In deze lezing zal de spreker de werking van het oog bespreken bij het waarnemen van deep sky objecten
met de telescoop. Het oog kan zwakke objecten waarnemen waarvan het licht uitgespreidt is over een
hoek van 5 tot 10 graden. Bij gebruik van een telescoop kunnen we deze zwakke nevelige objecten
zodanig vergroten zodat zij voor het oog goed waarneembaar zijn.

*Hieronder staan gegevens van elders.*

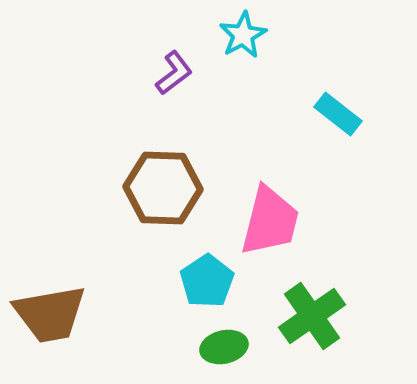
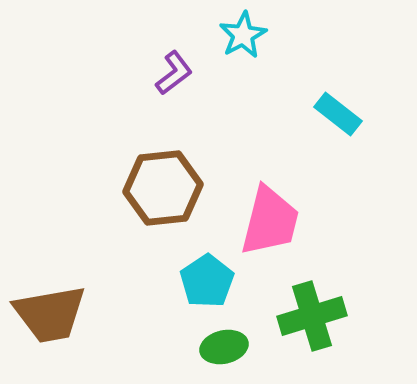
brown hexagon: rotated 8 degrees counterclockwise
green cross: rotated 18 degrees clockwise
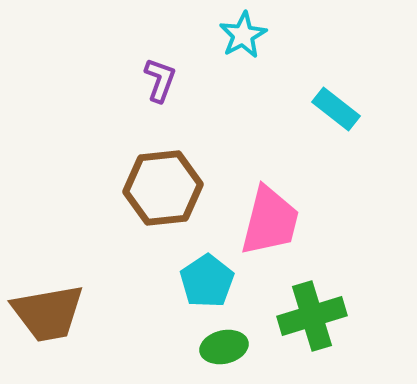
purple L-shape: moved 14 px left, 7 px down; rotated 33 degrees counterclockwise
cyan rectangle: moved 2 px left, 5 px up
brown trapezoid: moved 2 px left, 1 px up
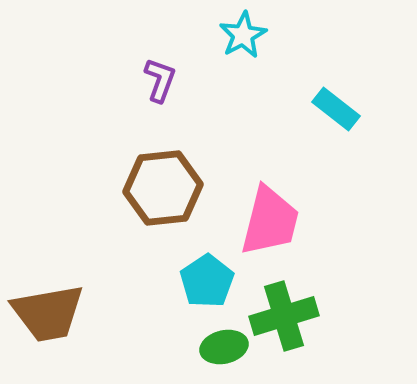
green cross: moved 28 px left
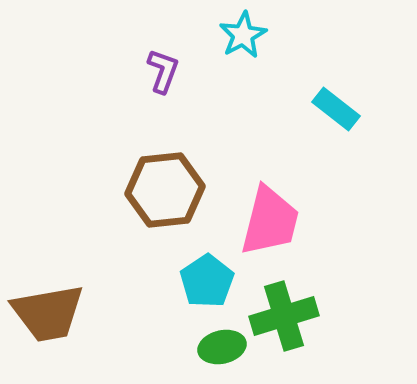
purple L-shape: moved 3 px right, 9 px up
brown hexagon: moved 2 px right, 2 px down
green ellipse: moved 2 px left
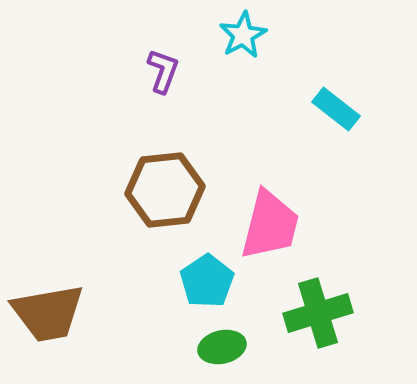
pink trapezoid: moved 4 px down
green cross: moved 34 px right, 3 px up
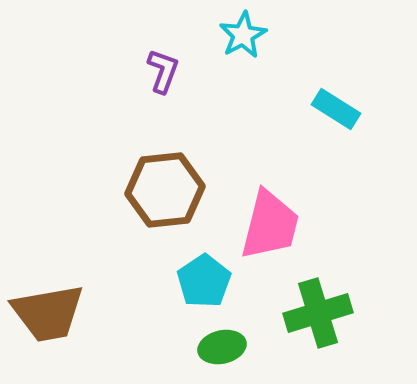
cyan rectangle: rotated 6 degrees counterclockwise
cyan pentagon: moved 3 px left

De werking van de telescoop komt ook hierbij volledig aan de orde. Een interessant onderwerp is de
"Optimum detection magnification" voor een bepaald deep sky object. Deze varieert afhankelijk van de
diameter van de telescoop. In de lezing zal duidelijk worden gemaakt dat de oppervlakte helderheid van
het waargenomen object bij een kleine telescoop zwakker is dan bij een grote telescoop, daarom zal de
vergroting hoger moeten zijn om deep sky objecten te kunnen observeren met bescheiden telescoop
diameters. De voornaamste ingrediënten die de amateur kan gebruiken om zwakke nevelige objecten te
kunnen waarnemen zijn: een uitgekiende reeks oculairen. Met deze lezing probeert de spreker de actieve
amateur astronoom te laten zien dat visueel waarnemen een boeiende bezigheid kan zijn.